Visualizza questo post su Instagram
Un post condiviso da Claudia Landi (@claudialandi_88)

--

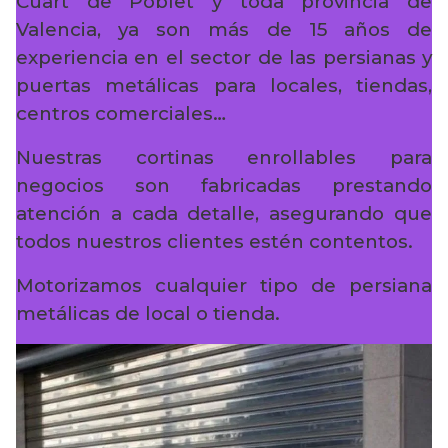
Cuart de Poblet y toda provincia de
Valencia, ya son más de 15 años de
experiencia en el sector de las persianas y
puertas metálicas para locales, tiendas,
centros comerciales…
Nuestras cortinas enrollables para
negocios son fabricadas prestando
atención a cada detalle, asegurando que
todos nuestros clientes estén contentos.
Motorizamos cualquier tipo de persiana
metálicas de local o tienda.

_ACTIVITY_: Looking at the data above, write out exactly the lines that start at the one containing "Nuestras cortinas enrollables para" and end at the one containing "metálicas de local o tienda."; include both and nothing beyond.

_RESPONSE_:
Nuestras cortinas enrollables para
negocios son fabricadas prestando
atención a cada detalle, asegurando que
todos nuestros clientes estén contentos.
Motorizamos cualquier tipo de persiana
metálicas de local o tienda.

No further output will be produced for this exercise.